Sometimes we don’t want a class to be inherently large and contain many responsibilities at once. Then we can use the decorated pattern.
The decorator pattern can dynamically add some additional responsibilities to an object without affecting other objects derived from this class.
The decorated pattern embeds one object into another object, which is actually equivalent to this object being wrapped by another object, forming a packaging chain.
1. Add some additional functions to the function without changing the original function
1. Save the original quote
window.onload = function() { console.log(1); }; var _onload = window.onload || function() {}; window.onload = function() { _onload(); console.log(2); }
Question:
(1) Intermediate variables must be maintained
(2) You may encounter the problem of this being hijacked
In the example of window.onload, there is no such trouble because when calling the ordinary function _onload, this also points to window, just like when calling window.onload.
2. this was hijacked:
var _getElementById = document.getElementById; document.getElementById = function(id) { console.log(1); return _getElementById(id); } return _getElementById(id); // 报错“Uncaught TypeError: Illegal invocation”
Because _getElementById is a global function, when the global function is called, this points to the window, and this in document.getElementById is expected to point to the document.

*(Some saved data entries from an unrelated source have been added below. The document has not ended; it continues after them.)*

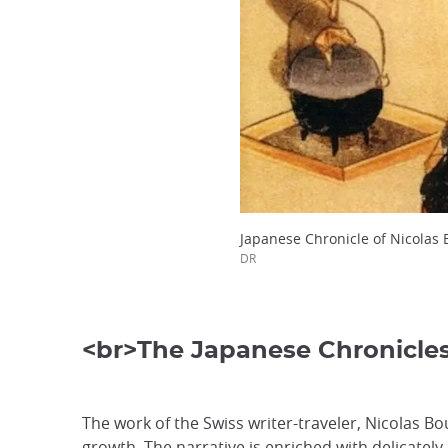
Japanese Chronicle of Nicolas 
DR
<br>The Japanese Chronicle
The work of the Swiss writer-traveler, Nicolas Bo
growth. The narrative is enriched with delicately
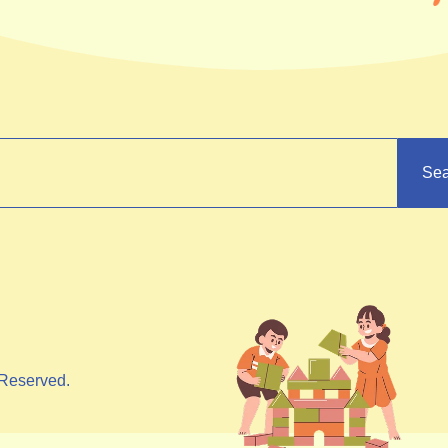
Sea
Reserved.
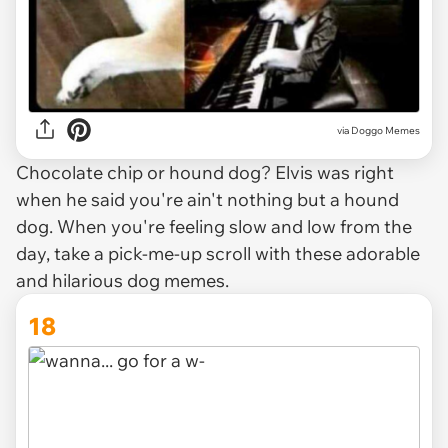
via Doggo Memes
Chocolate chip or hound dog? Elvis was right
when he said you're ain't nothing but a hound
dog. When you're feeling slow and low from the
day, take a pick-me-up scroll with these adorable
and hilarious dog memes.
18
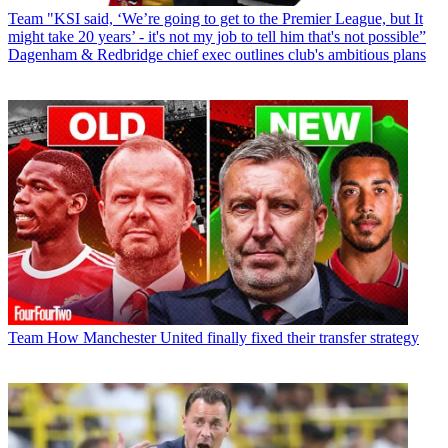
Team
"KSI said, ‘We’re going to get to the Premier League, but It
might take 20 years’ - it's not my job to tell him that's not possible”
Dagenham & Redbridge chief exec outlines club's ambitious plans
Team
How Manchester United finally fixed their transfer strategy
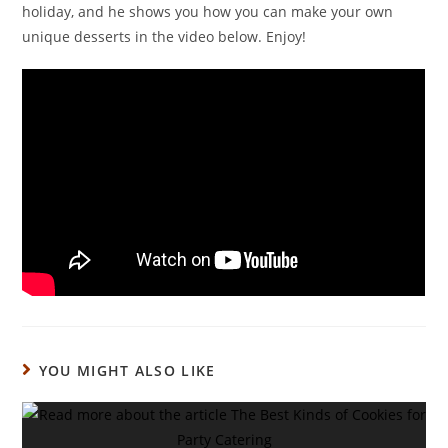
holiday, and he shows you how you can make your own
unique desserts in the video below. Enjoy!
YOU MIGHT ALSO LIKE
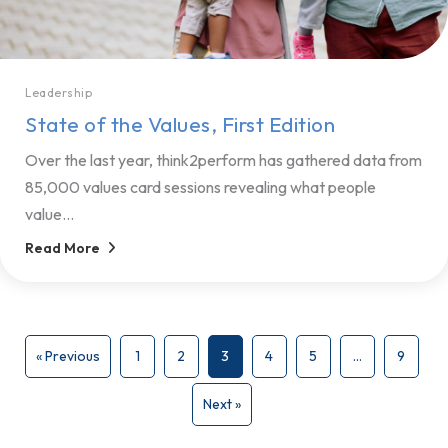
Leadership
State of the Values, First Edition
Over the last year, think2perform has gathered data from
85,000 values card sessions revealing what people
value...
Read More
« Previous
1
2
3
4
5
…
9
Next »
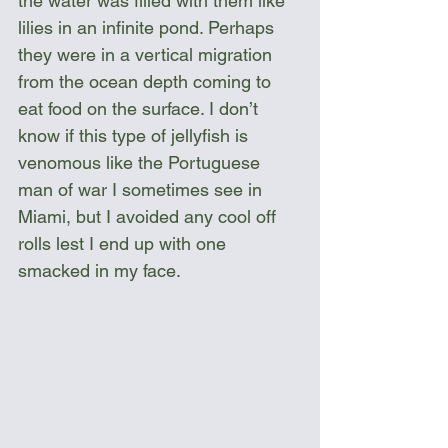
the water was filled with them like 
lilies in an infinite pond. Perhaps 
they were in a vertical migration 
from the ocean depth coming to 
eat food on the surface. I don’t 
know if this type of jellyfish is 
venomous like the Portuguese 
man of war I sometimes see in 
Miami, but I avoided any cool off 
rolls lest I end up with one 
smacked in my face. 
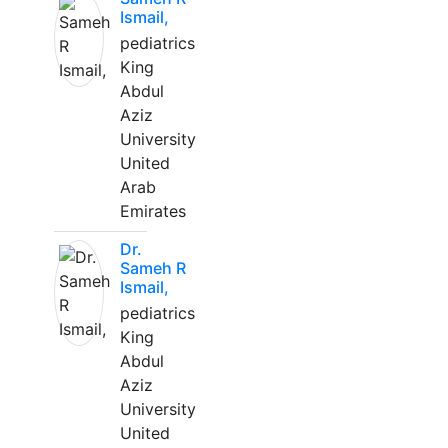
Ismail,
pediatrics
King
Abdul
Aziz
University
United
Arab
Emirates
Dr.
Sameh R
Ismail,
pediatrics
King
Abdul
Aziz
University
United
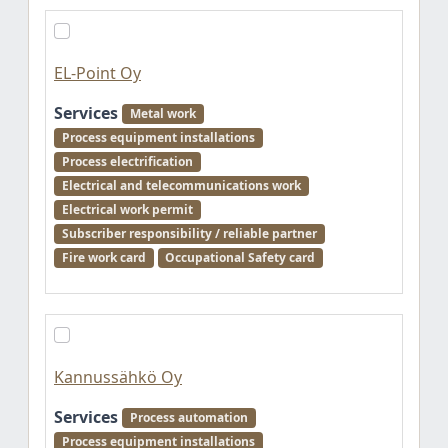
EL-Point Oy
Services
Metal work
Process equipment installations
Process electrification
Electrical and telecommunications work
Electrical work permit
Subscriber responsibility / reliable partner
Fire work card
Occupational Safety card
Kannussähkö Oy
Services
Process automation
Process equipment installations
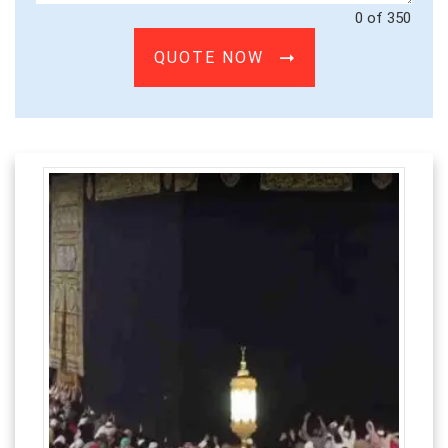
0 of 350
QUOTE NOW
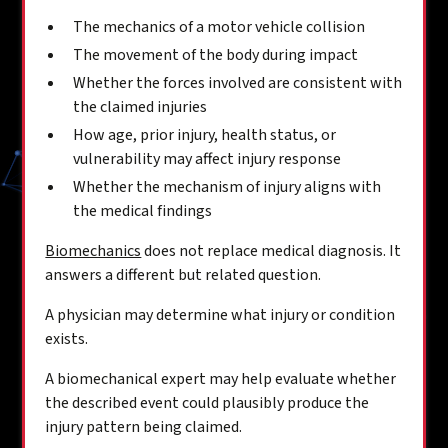
The mechanics of a motor vehicle collision
The movement of the body during impact
Whether the forces involved are consistent with
the claimed injuries
How age, prior injury, health status, or
vulnerability may affect injury response
Whether the mechanism of injury aligns with
the medical findings
Biomechanics
does not replace medical diagnosis. It
answers a different but related question.
A physician may determine what injury or condition
exists.
A biomechanical expert may help evaluate whether
the described event could plausibly produce the
injury pattern being claimed.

3. Solve this being hijacked:
var _getElementById = document.getElementById; document.getElementById = function(id) { console.log(1); return _getElementById.call(document, id); }
2. Use AOP to decorate functions
/* 让新添加的函数在原函数之前执行(前置装饰)*/ Function.prototype.before = function(beforefn) { var _self = this; return function() { beforefn.apply(this, arguments); // 新函数接收的参数会被原封不动的传入原函数 return _self.apply(this, arguments); }; };
/* 让新添加的函数在原函数之后执行(后置装饰)*/ Function.prototype.after = function(afterfn) { var _self = this; return function() { var ret = _self.apply(this, arguments); afterfn.apply(this, arguments); return ret; }; };
document.getElementById = document.getElementById.before(function() { console.log(1); });
3. Avoid contaminating prototypes
var before = function(fn, beforefn) { return function() { beforefn.apply(this, arguments); return fn.apply(this, arguments); }; }; var after = function(fn, afterfn) { return function() { var ret = fn.apply(this, arguments); afterfn.apply(this, arguments); return ret; }; }; document.getElementById = before(document.getElementById, function(){ console.log(1); });
4. Example – plug-in form validation
Combined with the [Form Validation] in "Learning JavaScript Design Patterns - Strategy Pattern" , and applied ajax to submit data verification, the effect is great!
Modify the above before method
var before = function(fn, beforefn) { return function() { if(beforefn.apply(this, arguments) === false) { // beforefn返回false,直接return,不执行后面的原函数 return; } return fn.apply(this, arguments); }; };
/* 模拟数据验证*/ var validate = function() { if(username === "") { console.log("验证失败!"); return false; } return true; } /* 模拟ajax提交*/ var formSubmit = function() { console.log("提交!!!"); }
username = 1; formSubmit = before(formSubmit, validate); // 提交!!! formSubmit(); username = ""; formSubmit = before(formSubmit, validate); // 验证失败! formSubmit();
5. Decorator mode and proxy mode
Similar points: Both patterns describe how to provide a certain degree of indirect reference for an object. Their implementation parts retain a reference to another object and send requests to that object.
Difference:
(1) Proxy mode: When direct local access is inconvenient or does not meet requirements, provide a substitute for this ontology. Define key functionality locally, and the agent provides or denies access to it, or does some extra things before accessing the ontology. (It still does the same thing as the main body)
(2) Decorator mode: dynamically add behaviors to objects. (You cannot determine all the functions of the object at the beginning, and actually add new responsibilities and behaviors to the object)
I hope this article will be helpful to everyone learning JavaScript programming.